The Christian's Permission

“To the praise of the glory of his grace, wherein he hath made us accepted in the beloved.” (Ephesians 1:6)

The high priest of Israel wore the inscription “holiness to the LORD” to illustrate to all who obeyed God that they were “accepted before the LORD” (Exodus 28:36-38). Joshua, as a type of all believers, was granted “places to walk” in the courts of God (Zechariah 3:7). Christ’s disciples were commanded to “ask” the Father for “whatsoever,” since they were chosen and ordained to “bring forth fruit” (John 15:16). We have permission to “ask, and it shall be given you; seek, and ye shall find; knock, and it shall be opened unto you” (Matthew 7:7).

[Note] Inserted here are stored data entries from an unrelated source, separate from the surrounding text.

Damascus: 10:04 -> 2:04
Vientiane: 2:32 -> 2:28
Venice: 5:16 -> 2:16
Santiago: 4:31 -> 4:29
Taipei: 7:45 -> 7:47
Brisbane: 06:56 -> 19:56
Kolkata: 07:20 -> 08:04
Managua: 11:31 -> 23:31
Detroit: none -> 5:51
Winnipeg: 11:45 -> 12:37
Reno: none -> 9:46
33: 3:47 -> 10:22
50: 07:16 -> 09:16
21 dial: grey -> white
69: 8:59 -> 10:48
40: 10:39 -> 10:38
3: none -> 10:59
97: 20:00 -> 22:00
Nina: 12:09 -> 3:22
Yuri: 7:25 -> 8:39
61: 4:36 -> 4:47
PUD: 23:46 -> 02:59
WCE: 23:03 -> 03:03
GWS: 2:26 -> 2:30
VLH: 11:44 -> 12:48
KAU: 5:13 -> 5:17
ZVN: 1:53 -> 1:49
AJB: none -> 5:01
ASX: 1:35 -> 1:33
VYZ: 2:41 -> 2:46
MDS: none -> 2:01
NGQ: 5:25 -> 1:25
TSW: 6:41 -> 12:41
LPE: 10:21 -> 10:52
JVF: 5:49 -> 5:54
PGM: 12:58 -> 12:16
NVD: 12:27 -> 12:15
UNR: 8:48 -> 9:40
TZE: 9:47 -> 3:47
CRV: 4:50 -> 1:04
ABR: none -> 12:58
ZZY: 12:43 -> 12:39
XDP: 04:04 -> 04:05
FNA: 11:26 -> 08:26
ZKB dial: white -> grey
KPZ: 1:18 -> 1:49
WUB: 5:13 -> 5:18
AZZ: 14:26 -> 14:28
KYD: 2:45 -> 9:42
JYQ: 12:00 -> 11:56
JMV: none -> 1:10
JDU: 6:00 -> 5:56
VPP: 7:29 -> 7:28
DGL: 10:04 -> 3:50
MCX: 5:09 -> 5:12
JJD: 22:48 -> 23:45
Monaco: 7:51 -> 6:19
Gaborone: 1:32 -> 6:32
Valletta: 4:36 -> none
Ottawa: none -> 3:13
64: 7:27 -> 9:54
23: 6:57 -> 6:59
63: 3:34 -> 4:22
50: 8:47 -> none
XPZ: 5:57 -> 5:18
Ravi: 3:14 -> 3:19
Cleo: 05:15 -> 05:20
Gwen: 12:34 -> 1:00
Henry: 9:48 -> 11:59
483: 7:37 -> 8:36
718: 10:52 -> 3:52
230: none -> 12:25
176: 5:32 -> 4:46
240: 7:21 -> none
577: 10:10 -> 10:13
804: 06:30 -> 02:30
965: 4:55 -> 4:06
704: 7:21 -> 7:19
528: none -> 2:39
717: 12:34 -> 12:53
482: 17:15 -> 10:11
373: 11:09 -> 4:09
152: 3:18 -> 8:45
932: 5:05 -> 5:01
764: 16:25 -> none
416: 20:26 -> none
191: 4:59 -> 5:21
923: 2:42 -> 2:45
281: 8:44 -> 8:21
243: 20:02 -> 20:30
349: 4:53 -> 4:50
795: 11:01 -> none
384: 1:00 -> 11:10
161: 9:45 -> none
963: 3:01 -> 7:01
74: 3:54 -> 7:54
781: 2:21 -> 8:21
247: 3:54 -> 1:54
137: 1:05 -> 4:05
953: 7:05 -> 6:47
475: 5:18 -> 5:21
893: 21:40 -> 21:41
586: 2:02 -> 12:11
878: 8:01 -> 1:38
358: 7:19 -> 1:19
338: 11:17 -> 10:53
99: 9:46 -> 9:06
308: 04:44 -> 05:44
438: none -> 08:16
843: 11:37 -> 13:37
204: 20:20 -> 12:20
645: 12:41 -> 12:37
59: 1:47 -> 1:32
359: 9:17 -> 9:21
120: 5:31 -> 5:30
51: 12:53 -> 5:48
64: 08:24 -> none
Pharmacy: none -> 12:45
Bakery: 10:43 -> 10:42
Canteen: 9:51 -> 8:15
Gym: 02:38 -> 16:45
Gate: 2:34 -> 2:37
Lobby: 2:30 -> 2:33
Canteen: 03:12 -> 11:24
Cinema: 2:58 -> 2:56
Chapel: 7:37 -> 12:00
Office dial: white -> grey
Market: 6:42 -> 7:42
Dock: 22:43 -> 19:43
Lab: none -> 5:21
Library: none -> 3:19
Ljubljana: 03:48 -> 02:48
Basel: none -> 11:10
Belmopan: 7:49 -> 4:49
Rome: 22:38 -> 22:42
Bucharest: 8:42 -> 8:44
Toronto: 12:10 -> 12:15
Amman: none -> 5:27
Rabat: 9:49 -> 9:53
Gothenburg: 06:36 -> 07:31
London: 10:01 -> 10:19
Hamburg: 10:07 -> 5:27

But there is more! Not only are we accepted, we are “sealed with that holy Spirit of promise” (Ephesians 1:13), an “earnest [down payment, deposit] of our inheritance” (v. 14). We are “stablishe[d]...anointed...sealed” (2 Corinthians 1:21-22).

We are “confirmed” in everything (1 Corinthians 1:4-8), consecrated and sanctified to serve (Exodus 28:41; 1 John 2:27), and given the “earnest of the Spirit” (2 Corinthians 5:5) to empower our ministry.

The Holy Spirit does His work through a threefold ministry in our lives. He will work on Christ’s behalf, through our witness, to bring conviction to those not yet in Christ (John 16:7-11). He will also minister to us as the teacher of our spirits to guide us into all truth (John 16:13; 14:17, 26; 15:26).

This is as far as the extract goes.